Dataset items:
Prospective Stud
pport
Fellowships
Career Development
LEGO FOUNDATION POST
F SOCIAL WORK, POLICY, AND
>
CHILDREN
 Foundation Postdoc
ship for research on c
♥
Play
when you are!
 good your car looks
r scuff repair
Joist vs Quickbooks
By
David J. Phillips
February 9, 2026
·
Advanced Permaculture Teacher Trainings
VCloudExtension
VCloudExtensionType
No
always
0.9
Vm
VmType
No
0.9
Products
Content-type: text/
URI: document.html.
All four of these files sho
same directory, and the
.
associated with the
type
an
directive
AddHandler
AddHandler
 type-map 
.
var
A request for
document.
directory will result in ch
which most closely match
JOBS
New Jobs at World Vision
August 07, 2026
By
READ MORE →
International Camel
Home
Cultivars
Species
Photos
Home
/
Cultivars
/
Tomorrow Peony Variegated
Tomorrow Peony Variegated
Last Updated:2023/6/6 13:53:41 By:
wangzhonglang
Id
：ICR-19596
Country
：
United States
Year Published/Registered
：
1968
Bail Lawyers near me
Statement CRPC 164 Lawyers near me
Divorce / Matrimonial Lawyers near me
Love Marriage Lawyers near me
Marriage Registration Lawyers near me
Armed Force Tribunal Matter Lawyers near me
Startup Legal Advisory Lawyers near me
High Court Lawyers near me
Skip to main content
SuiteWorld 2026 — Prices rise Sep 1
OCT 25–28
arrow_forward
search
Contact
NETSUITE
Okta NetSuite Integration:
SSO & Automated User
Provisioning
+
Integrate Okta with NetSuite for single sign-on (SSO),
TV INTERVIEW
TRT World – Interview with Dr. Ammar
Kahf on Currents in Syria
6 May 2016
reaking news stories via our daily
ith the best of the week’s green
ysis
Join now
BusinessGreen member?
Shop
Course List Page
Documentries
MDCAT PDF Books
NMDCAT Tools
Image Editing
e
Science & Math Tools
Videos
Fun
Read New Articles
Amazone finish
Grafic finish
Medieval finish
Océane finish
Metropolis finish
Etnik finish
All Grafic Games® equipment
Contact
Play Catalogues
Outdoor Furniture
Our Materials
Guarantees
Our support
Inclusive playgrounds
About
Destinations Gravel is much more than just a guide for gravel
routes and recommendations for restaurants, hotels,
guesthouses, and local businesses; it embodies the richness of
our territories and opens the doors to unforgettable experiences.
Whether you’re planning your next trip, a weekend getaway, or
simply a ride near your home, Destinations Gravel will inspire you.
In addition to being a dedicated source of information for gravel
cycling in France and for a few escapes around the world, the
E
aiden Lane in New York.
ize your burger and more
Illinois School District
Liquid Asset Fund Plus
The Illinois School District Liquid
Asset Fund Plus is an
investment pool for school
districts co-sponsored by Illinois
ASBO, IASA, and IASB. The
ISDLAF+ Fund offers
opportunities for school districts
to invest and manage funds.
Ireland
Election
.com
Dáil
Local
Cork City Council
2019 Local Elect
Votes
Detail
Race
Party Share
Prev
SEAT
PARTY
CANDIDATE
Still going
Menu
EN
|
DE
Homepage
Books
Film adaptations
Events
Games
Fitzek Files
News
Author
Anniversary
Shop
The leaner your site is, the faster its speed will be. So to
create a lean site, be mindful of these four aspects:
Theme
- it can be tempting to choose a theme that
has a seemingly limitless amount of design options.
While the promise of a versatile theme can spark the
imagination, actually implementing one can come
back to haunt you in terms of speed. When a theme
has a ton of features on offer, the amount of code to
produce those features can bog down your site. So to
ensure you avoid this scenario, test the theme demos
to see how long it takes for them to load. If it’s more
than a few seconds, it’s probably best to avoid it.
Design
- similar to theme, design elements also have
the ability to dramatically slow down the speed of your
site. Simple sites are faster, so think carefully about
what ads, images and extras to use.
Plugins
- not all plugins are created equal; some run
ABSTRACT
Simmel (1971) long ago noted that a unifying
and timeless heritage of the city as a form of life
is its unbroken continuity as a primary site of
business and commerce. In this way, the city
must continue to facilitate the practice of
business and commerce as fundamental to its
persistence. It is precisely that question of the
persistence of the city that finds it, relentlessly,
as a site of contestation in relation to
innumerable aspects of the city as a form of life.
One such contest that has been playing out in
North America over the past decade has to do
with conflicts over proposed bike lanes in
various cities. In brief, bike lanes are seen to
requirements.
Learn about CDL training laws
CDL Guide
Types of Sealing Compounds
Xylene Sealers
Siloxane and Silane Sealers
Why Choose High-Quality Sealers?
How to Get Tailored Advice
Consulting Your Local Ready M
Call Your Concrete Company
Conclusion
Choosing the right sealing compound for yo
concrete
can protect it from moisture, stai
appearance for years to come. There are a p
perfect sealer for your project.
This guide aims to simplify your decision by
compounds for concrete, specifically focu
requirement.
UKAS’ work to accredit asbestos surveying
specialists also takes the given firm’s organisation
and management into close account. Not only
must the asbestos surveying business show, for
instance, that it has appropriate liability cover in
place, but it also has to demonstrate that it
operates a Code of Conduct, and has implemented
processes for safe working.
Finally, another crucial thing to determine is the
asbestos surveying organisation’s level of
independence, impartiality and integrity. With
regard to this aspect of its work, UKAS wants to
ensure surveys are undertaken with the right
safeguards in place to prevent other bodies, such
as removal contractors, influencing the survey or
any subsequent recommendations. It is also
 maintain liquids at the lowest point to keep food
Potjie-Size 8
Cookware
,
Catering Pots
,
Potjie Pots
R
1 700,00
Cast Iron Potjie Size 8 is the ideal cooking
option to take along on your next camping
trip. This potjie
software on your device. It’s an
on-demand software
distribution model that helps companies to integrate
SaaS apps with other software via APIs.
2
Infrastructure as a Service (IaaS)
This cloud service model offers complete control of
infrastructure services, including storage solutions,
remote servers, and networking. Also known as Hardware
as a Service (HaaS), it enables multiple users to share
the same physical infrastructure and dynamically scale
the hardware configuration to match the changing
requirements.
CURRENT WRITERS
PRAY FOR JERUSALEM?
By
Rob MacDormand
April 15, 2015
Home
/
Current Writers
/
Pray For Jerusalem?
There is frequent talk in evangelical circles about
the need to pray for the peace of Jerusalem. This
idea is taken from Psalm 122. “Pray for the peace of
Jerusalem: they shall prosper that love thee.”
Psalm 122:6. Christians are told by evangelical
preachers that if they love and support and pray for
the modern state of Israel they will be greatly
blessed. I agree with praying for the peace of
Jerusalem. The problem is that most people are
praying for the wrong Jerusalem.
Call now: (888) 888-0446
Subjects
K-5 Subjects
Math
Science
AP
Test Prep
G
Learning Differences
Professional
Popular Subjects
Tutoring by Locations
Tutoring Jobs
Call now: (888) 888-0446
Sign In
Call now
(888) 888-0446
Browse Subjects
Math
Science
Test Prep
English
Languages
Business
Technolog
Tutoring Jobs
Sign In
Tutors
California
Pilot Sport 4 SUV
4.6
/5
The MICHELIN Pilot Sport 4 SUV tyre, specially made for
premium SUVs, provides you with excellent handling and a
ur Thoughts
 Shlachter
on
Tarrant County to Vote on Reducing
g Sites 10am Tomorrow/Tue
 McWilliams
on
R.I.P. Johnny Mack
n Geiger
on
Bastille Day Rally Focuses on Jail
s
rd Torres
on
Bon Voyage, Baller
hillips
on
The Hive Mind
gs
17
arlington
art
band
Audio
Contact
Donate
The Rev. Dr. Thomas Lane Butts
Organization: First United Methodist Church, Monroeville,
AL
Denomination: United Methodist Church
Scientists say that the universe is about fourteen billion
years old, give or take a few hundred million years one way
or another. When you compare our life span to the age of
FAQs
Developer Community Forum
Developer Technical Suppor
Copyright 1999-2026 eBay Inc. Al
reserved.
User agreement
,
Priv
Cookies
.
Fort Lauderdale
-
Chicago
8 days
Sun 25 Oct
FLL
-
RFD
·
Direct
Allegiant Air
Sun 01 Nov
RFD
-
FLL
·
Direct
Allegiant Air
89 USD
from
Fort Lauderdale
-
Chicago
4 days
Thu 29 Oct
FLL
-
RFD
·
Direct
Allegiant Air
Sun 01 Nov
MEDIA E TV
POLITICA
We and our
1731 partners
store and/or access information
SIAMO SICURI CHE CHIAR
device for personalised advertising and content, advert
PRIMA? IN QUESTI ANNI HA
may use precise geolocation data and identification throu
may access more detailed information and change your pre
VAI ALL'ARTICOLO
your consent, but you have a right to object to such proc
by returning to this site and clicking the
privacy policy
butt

Task to carry out:
The required answer is the exact run of lines above starting at the line with "The leaner your" and ending at the line with "has a ton of", with both ends present.

Task solution:
The leaner your site is, the faster its speed will be. So to
create a lean site, be mindful of these four aspects:
Theme
- it can be tempting to choose a theme that
has a seemingly limitless amount of design options.
While the promise of a versatile theme can spark the
imagination, actually implementing one can come
back to haunt you in terms of speed. When a theme
has a ton of features on offer, the amount of code to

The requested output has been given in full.